A member of the Uganda Olympic team tested positive for the coronavirus and was barred from entering Japan. This is the first time the infection has been detected among athletes who have arrived at the opening ceremony of the Tokyo Olympics in five weeks.
The other eight members of the team took a chartered bus to Osaka, the host city in central Japan, early on Sunday, where COVID-19 cases are still being reported.
The minister in charge of economic policy, Yasutoshi Nishimura, said on NHK TV on Sunday that the government is investigating what happened to border control.
“The Asahi Shimbun” quoted an anonymous Cabinet Secretariat official as reporting that all athletes who arrived at Tokyo’s Narita Airport on Saturday night were vaccinated with AstraZeneca and the PCR test results were negative before boarding.
The team members who tested positive have not yet been determined.
NHK stated that the person will live in a facility designated by the government.
Critics have seriously questioned the risks of hosting the Olympics during the pandemic. But the International Olympic Committee, Tokyo organizers and the Japanese government insist that the Olympics can be held safely.
“Let’s wait,” Opposition lawmaker Renhuo said on her Twitter account. “This time, nine people came. During the Olympics, 100,000 people will arrive. There is no time to talk about what a touching experience this will be for our children.”
Japan requires a two-week quarantine for overseas immigrants, but the Olympic team is not subject to the same border controls.
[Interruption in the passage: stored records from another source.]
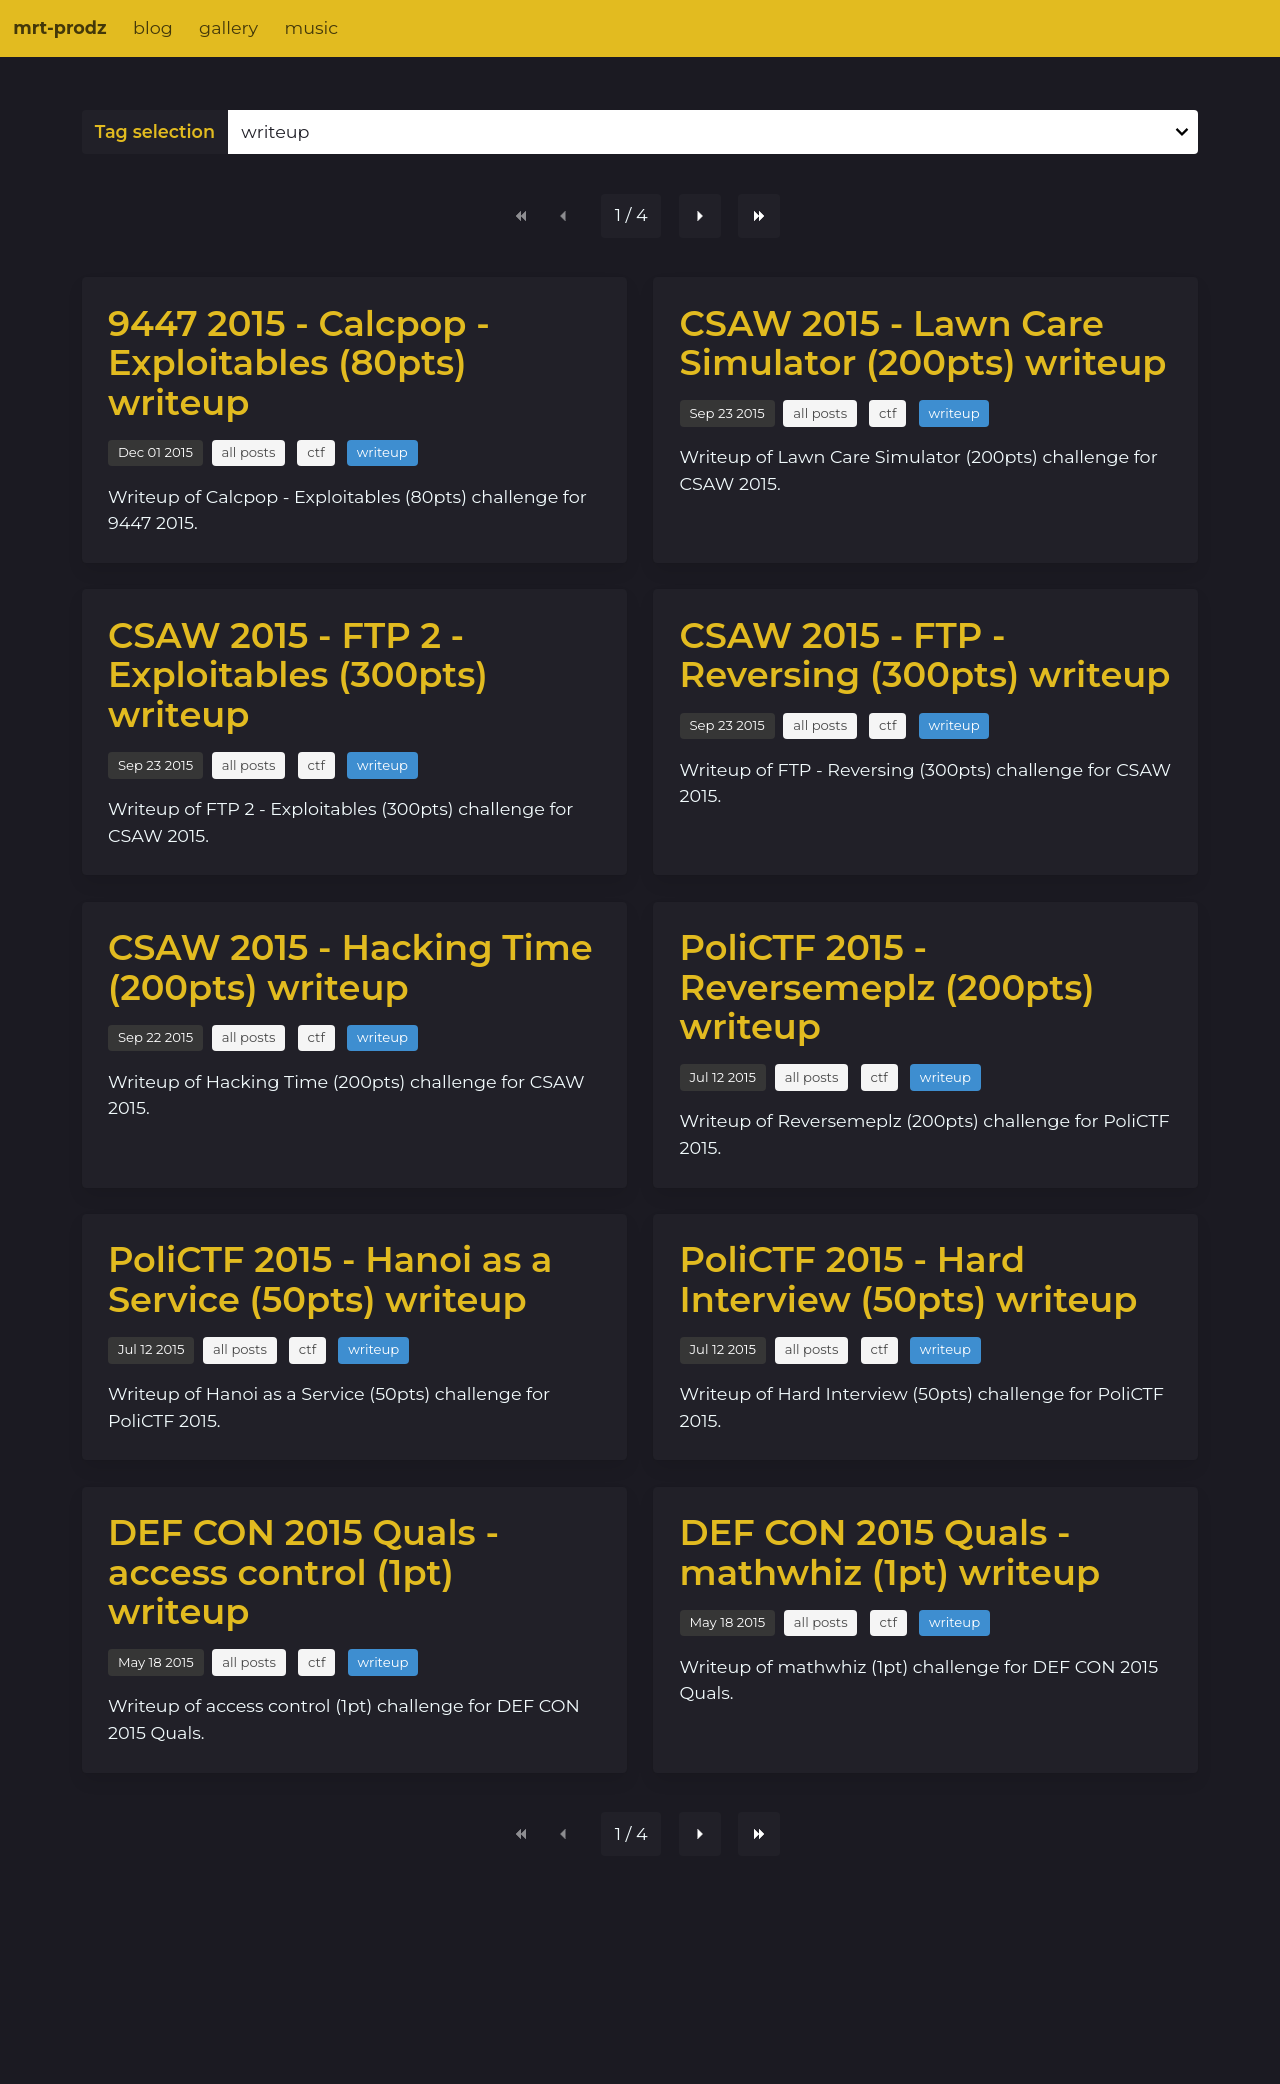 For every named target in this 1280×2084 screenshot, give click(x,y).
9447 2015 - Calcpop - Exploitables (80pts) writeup (299, 363)
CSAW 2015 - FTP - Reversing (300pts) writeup (925, 655)
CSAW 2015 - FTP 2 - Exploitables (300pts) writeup (298, 675)
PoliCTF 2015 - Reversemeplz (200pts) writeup (887, 987)
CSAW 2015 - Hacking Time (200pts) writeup (350, 967)
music (311, 27)
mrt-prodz (59, 27)
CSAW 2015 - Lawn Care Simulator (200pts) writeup (923, 343)
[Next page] (700, 216)
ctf (315, 452)
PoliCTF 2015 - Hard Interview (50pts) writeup (909, 1279)
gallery (228, 27)
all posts (249, 452)
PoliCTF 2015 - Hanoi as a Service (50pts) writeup (330, 1279)
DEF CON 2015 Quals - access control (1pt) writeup (303, 1572)
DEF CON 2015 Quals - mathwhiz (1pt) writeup (890, 1552)
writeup (382, 452)
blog (153, 27)
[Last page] (759, 216) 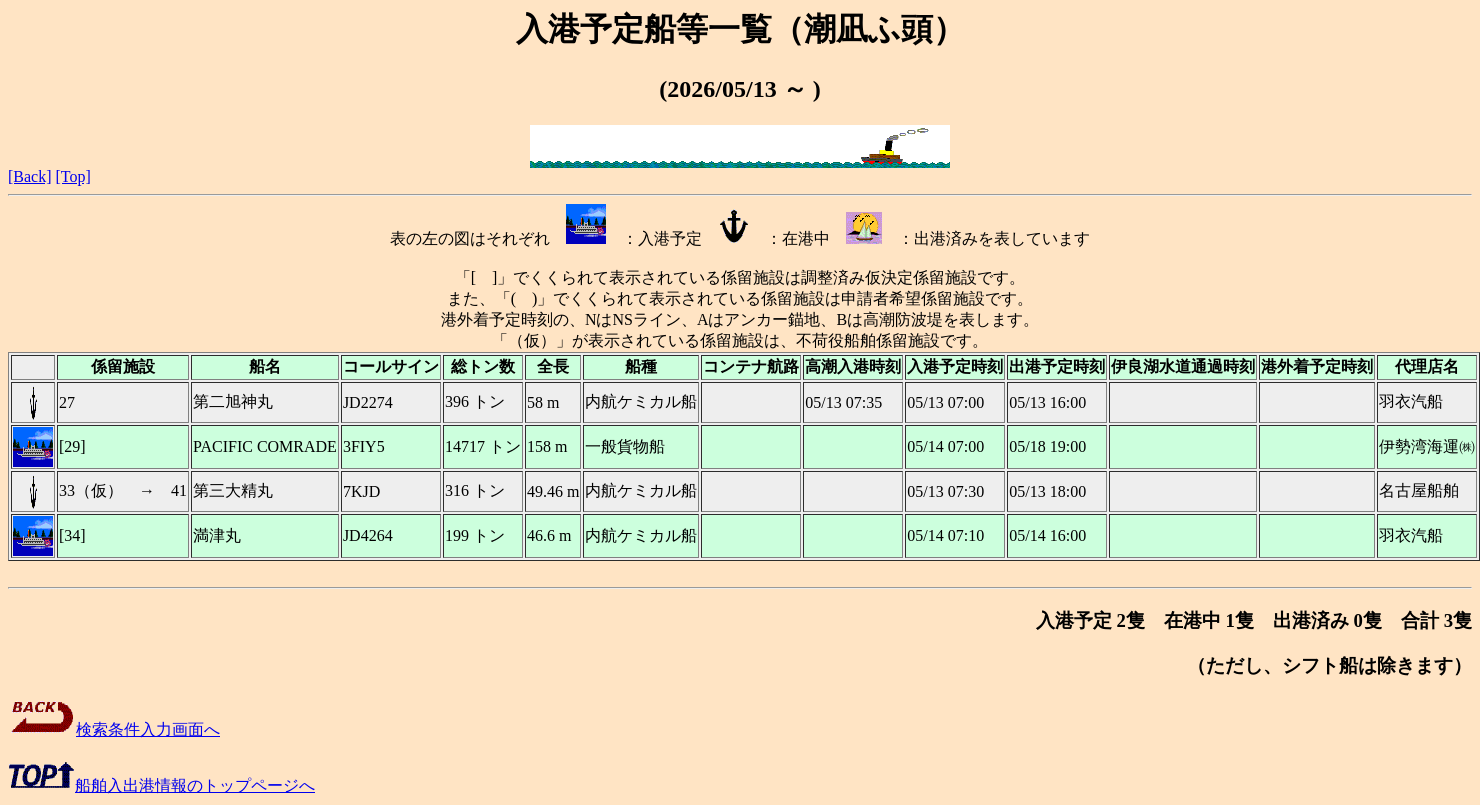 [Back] (30, 176)
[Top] (73, 176)
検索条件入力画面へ (114, 729)
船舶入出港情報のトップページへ (161, 785) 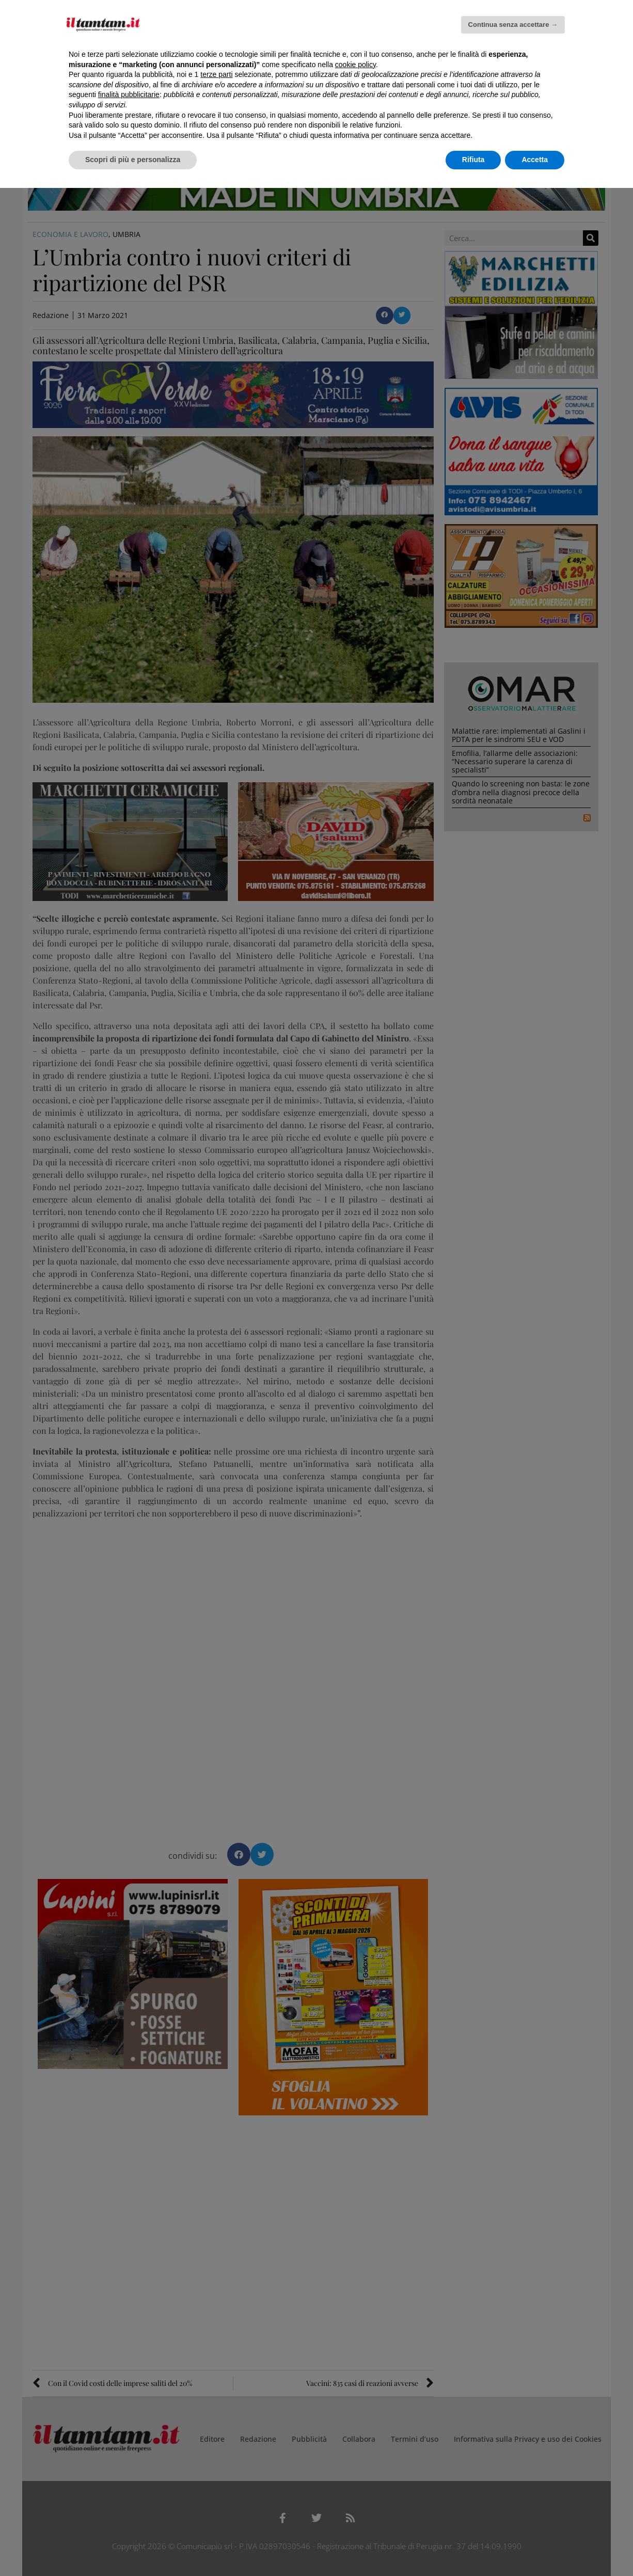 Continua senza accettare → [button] (513, 24)
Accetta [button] (534, 159)
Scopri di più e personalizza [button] (132, 159)
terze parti (216, 74)
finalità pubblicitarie (129, 94)
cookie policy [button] (355, 64)
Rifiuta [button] (473, 159) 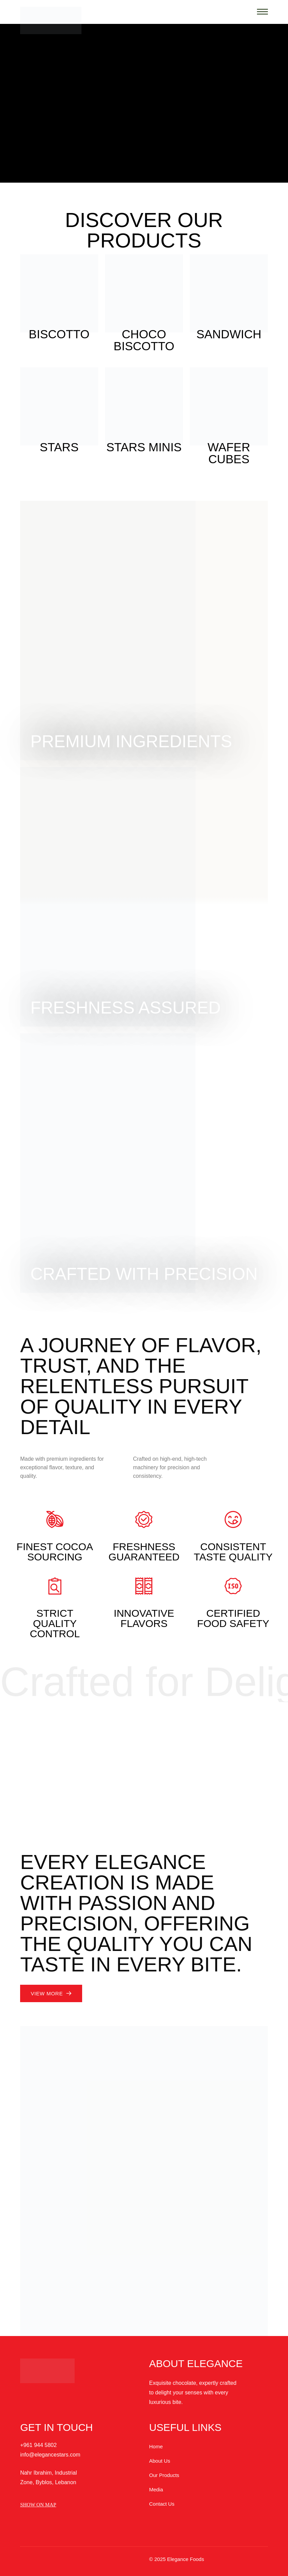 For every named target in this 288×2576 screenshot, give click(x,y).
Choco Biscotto (143, 340)
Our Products (164, 2475)
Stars (59, 447)
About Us (159, 2461)
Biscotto (59, 334)
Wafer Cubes (229, 453)
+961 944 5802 (38, 2445)
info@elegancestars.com (50, 2455)
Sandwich (228, 334)
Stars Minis (144, 447)
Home (156, 2446)
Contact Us (162, 2504)
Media (156, 2489)
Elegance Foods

The organizers are expected to decide on Monday to allow some local fans to enter the stands. The plan to open a popular viewing site in Tokyo was cancelled on Saturday.
A few months ago, fans from abroad were banned. Before the pandemic, Japan had been counting on the Olympics to bring about booming tourism and consumer spending.
The Uganda team is the second team to arrive at the Olympics after the Australian women’s softball team. The Olympics will begin on July 23.
The number of variants of COVID-19 in Uganda has increased dramatically, and the lockdown has just been tightened. Considering the scarcity of detection, approximately 590 deaths have been reported, which may be an underestimation.
In Japan, the state of emergency to contain the spread of the virus in Tokyo, Osaka and other urban areas ended on Sunday, although the number of daily cases is still increasing by hundreds.
There is no lockdown in Japan. The so-called emergency has lasted for most of this year. The focus is on closing restaurants and shops early, limiting the size of the crowd at venues, and requiring people to maintain social distance, work from home, and wear masks.
The vaccination rate in Japan is the slowest among developed countries, with approximately 6% of the population vaccinated. Although promotion is gradually accelerating, it is unlikely that most people will be fully vaccinated before the Olympics.
In Japan, more than 14,000 people have died from the coronavirus.